Saturday, December 6, 2014

Los Angeles Street Sighting - 1979 Lincoln Continental Mark V

Okay, full disclosure. This car belongs to my friend, who purchased it in L.A. a few years ago for $600 to save it from being crushed. These photos were taken the first time I ever laid eyes on it. This is also perhaps the only street sighting to date which I've actually ridden in.

I love the Lincoln Continental Mark V. In good condition these cars are some of my favorite American luxury vehicles, even if they are a tad vulgar. The giant car with its slab sides, sharp edges, hideaway headlights, fender vents and opera windows screams Malaise era. The doors have their own zip code, the roof has obligatory padded vinyl and the trunk has a fake spare tire hump that hides absolutely nothing.

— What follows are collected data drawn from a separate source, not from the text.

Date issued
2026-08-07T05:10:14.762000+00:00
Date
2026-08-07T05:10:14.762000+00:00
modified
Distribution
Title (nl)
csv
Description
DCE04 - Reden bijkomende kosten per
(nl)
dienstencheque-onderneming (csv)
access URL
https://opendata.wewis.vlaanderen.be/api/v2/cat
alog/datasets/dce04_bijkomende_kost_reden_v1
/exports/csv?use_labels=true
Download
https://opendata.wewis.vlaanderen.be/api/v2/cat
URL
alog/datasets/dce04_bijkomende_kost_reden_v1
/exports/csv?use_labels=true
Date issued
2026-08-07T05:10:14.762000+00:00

This car was sold new at Sachs and Sons Lincoln-Mercury in Downey, to a Greek couple who owned a restaurant. It appears to be a standard model, though that doesn't mean it was a cheap car when new. It just means it doesn't have auxiliary coach lamps on the C-pillars, padded vinyl treatment on the spare tire hump or a designer nameplate (unless you count the Cartier dashboard clock, standard in all '79 Mark Vs). It does come equipped with turbine-style aluminum wheels, optional Valino grain Landau roof, cassette tape player and interior convenience package with cruise control and "headlamp convenience group", which I assume might be auto-dimming headlights. One interesting feature is a digital range computer which indicates the number of miles to empty. Speaking of miles to empty, a thirsty 400 cubic inch V8 motivates the car. This is a challenge for ownership as the car is subject to California emissions testing forever unless the state changes its law exempting only 1975 and older cars from smog tests.

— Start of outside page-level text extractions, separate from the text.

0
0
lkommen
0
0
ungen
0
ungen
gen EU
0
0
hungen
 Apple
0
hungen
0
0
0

The original owners always parked the car outdoors. As a result, the paint and interior baked over the years, turning Jubilee Gold Metallic into a dull and chalky mess. The interior has perhaps suffered the worst abuse, thanks to some teens who got into the car while under the effects of illicit substances and tore up the cream leather seats and headliner. A number of the gadgets no longer work, though the power windows still wind up and down (very slowly) and the door ajar sensor still emits a sickly-sounding buzz when a door is open. The body has some minor accident damage and some rust, the worst of which is at the bottom of the rear window.

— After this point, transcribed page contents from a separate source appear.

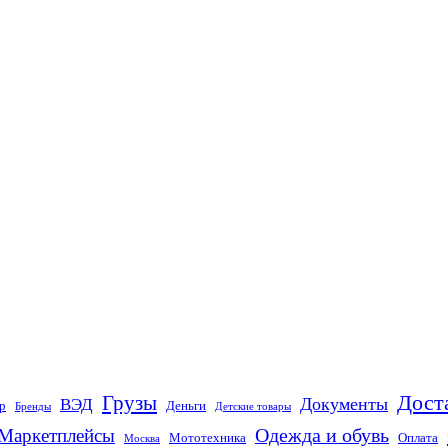
Грузы
Дост
Документы
ВЭД
р
Деньги
Бренды
Детские товары
Одежда и обувь
Маркетплейсы
Мототехника
Оплата
Москва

I affectionately refer to this car as the Gilded Garbage Barge and I know it's in rough shape, but I'd really like to see it properly repaired one day. My friend plans to get it cleaned up and reliable, though we both know it will take some doing and a lot more money than the car is worth to achieve that goal. I've ridden in it a few times and it rides smoothly as a Lincoln should. Spirited handling is out of the question as it bobs and sways like a boat. You don't so much drive it as captain it, and parking is always interesting. The Barge has potential: I would prefer to see it restored to stock, though my friend the owner doesn't like the original paint color. Whichever color he chooses, I hope it does the car justice. I'm rather partial to Crystal Blue Metallic myself.